Dosimetry calculations were conducted using the MIRD formalism [26]. Briefly, the cell nucleus was chosen as the target, and the absorbed dose to the nucleus was estimated using self-dose. Live-cell confocal microscopy provided cell and nuclear radii of cells and nuclei (11 ± 2 and 6 ± 1 μm, respectively). Using MIRDcell V2.0 [26], S_self-dose-values for different source volumes (cytoplasm and nucleus) were obtained to represent the absorbed dose rate in the target volume per unit activity inside each source volume (Table S1). The obtained S_self-dose-values accounted for estimated cell and nuclei radii. Cumulative intracellular decays per cell in each source volume were estimated by calculating time-integrated activity per cell via trapezoidal integration using GraphPad Prism (v9.1.0), whereby uptake and efflux assay data served as input as well as data from subcellular fractionation and extra-nuclear/nucleus volumes. Following the MIRD formalism, [^99mTc]TcO₄⁻ was assumed to accumulate uniformly across all cells, and the exponential growth of cells with time was taken into account, as well as the technetium-99m decay. Dose-response curves were fitted to the LQ-model using GraphPad Prism (v9.1.0).

4.8. Animal Tumour Model

Animal procedures were performed in accordance with UK legislation (PPL 70/8879) and approved by King’s College London AWERB. MDA-MB-231.hNIS-GFP xenografts were established by injecting 1 × 10⁶ cells into the left mammary fat pads of young adult female NSG mice. Twenty-eight days later, animals were randomly assigned to experimental groups (n = 2/cohort, 3 cohorts).

4.9. SPECT/CT Imaging

Twenty MBq or 200 MBq [^99mTc]TcO₄⁻ in 200 µL were administrated intravenously under general anaesthesia (1.5–2.0% isoflurane in oxygen; 1.0–1.5 L/min). Half an hour post-administration, a 10 min CT-scan (1000 ms exposure time, 55 kVp, 1:4 binning, 180° rotation) was acquired, followed by a 45 min SPECT (20% energy window width (^99mTc; 112–168 keV), 40 projections and 60 s/frame) in helical scan mode using a nanoScan SPECT/CT (Mediso Ltd., Budapest, Hungary) with 4-head scanner with 9 × 1 mm diameter pinhole collimators. Data were reconstructed using the iterative reconstruction software Scivis HiSPECT v1.4.1876 (Scivis, Goettingen, Germany). Images were co-registered, processed, and analysed using VivoQuant v3.5-patch2 software (inviCRO, Massachusetts, USA).

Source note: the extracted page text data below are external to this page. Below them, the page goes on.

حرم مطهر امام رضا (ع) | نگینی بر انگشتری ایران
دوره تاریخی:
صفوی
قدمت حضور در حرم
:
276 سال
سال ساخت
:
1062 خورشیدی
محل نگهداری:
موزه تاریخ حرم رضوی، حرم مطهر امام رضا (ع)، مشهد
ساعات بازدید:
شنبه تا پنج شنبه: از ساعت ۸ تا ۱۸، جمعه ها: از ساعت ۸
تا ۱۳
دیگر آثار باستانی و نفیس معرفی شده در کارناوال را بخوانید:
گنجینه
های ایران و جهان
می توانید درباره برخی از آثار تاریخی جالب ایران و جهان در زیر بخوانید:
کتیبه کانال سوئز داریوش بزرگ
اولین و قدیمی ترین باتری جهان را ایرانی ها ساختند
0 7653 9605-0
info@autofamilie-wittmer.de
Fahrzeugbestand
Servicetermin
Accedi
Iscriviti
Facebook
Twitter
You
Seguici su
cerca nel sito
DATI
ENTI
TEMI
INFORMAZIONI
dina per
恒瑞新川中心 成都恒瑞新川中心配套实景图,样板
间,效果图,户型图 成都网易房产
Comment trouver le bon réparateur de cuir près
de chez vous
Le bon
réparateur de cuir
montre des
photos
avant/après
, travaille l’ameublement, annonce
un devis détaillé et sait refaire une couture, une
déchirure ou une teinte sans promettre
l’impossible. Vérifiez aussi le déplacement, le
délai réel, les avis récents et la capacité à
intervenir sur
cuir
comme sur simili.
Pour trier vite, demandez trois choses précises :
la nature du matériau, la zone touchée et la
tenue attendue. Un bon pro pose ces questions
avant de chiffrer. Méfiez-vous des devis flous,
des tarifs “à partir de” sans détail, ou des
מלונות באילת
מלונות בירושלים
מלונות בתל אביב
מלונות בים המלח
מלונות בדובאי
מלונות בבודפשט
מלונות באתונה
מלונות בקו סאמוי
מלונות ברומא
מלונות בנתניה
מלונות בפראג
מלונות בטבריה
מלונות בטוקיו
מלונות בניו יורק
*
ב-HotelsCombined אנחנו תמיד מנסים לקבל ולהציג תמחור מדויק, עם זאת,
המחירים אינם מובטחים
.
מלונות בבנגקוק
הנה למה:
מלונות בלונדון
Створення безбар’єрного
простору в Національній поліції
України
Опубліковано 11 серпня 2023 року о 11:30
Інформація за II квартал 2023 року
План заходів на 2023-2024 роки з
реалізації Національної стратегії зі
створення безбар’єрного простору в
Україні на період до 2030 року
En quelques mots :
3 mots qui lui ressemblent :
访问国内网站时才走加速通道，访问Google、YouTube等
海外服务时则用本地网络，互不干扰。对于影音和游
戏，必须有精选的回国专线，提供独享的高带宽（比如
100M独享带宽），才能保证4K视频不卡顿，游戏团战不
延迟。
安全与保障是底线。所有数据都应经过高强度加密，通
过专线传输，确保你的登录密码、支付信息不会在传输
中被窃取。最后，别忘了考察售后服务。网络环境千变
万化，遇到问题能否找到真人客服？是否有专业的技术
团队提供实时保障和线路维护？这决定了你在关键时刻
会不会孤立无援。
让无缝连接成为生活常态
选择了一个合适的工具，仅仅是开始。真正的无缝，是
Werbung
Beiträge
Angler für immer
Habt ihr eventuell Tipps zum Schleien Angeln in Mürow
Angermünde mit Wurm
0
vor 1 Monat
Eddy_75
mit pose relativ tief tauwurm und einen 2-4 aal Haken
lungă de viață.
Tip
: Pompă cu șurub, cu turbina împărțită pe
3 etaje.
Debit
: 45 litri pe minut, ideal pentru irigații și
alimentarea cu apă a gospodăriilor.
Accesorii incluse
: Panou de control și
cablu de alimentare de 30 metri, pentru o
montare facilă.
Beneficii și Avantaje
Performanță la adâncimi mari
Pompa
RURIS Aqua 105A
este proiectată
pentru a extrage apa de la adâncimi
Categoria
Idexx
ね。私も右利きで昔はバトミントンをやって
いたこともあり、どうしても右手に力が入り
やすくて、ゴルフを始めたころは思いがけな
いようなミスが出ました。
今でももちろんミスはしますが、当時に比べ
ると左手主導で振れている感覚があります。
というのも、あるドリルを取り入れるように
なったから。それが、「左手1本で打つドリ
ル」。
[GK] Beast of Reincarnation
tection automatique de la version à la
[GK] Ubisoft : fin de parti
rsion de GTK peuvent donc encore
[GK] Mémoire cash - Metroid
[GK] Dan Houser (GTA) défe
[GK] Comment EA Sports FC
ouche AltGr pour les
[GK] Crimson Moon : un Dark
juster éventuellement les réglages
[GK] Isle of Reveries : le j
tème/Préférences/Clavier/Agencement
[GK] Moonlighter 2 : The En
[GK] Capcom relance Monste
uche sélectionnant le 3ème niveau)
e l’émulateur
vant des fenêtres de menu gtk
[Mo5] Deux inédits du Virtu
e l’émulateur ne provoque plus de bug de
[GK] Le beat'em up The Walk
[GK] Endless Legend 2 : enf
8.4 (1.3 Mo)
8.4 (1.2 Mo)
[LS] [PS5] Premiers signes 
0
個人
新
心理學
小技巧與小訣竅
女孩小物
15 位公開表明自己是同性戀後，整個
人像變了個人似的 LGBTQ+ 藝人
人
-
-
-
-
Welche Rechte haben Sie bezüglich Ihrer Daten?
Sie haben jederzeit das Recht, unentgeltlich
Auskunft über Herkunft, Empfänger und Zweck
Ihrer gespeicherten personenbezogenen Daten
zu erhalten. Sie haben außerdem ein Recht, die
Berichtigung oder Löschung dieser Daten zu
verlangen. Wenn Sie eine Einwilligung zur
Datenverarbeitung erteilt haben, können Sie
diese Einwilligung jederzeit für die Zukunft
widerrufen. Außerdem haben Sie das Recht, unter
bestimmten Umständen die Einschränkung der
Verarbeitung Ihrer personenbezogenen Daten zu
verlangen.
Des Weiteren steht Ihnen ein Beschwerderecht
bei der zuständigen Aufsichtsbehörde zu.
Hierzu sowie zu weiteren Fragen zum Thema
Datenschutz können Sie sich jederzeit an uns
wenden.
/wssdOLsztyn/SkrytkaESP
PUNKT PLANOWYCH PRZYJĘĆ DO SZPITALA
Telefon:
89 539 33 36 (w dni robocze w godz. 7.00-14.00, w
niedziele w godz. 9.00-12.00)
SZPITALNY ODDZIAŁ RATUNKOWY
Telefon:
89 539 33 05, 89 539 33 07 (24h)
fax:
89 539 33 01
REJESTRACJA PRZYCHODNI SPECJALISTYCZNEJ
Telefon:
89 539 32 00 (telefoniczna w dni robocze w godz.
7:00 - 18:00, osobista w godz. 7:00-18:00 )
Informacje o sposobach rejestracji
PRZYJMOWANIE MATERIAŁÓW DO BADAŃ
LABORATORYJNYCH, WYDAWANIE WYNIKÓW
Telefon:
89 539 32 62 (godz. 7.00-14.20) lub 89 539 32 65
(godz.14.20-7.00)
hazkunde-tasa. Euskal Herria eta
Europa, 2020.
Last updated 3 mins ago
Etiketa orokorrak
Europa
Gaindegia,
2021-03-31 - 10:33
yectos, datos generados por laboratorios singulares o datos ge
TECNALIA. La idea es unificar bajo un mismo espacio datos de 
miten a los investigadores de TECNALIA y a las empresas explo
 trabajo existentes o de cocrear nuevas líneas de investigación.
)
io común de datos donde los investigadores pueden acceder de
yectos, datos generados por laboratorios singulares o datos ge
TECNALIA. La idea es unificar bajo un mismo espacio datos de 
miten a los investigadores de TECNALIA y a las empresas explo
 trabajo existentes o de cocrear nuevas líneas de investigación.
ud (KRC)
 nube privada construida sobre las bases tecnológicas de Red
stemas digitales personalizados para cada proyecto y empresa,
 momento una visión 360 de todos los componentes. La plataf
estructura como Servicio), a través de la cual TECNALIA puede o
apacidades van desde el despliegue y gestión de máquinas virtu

4.10. Ex Vivo Analysis of Tissue Radioactivity

Relevant tissues were harvested and gamma-counted. Data were expressed as %IA/g tissue. Cohorts that had received 20 or 200 MBq radiotracers were first subjected to imaging, while the 125 MBq cohort was sacrificed 24 h after radiotracer administration.

4.11. Statistics

Three independent experiments were performed for all in vitro studies described, and data were represented as mean ± standard deviation. Graphs were plotted using GraphPad Prism v9.1.0. Statistical significance was calculated with either one-way ANOVA with Dunnett’s multiple comparisons test or two-way ANOVA with Tukey’s multiple comparisons test (5% significance level) unless stated otherwise.

5. Conclusions

This study in an epithelial breast cancer model informs on technetium-99m-induced in vitro DNA damage and reduction of cell survival. It reveals that tumour retention of [^99mTc]TcO₄⁻ needed to be sufficiently long to cause damage if technetium-99m was internalised into cancer cells. Dosimetry suggested enhanced radiobiological effectiveness of technetium-99m when internalised into cells compared to EBRT. While further radiobiological investigations with different technetium-99m radiotracers are warranted, the values provided here will serve as a reference to develop future AE-therapy with technetium-99m developers and to assess the radiobiological risk from technetium-99m based imaging agents.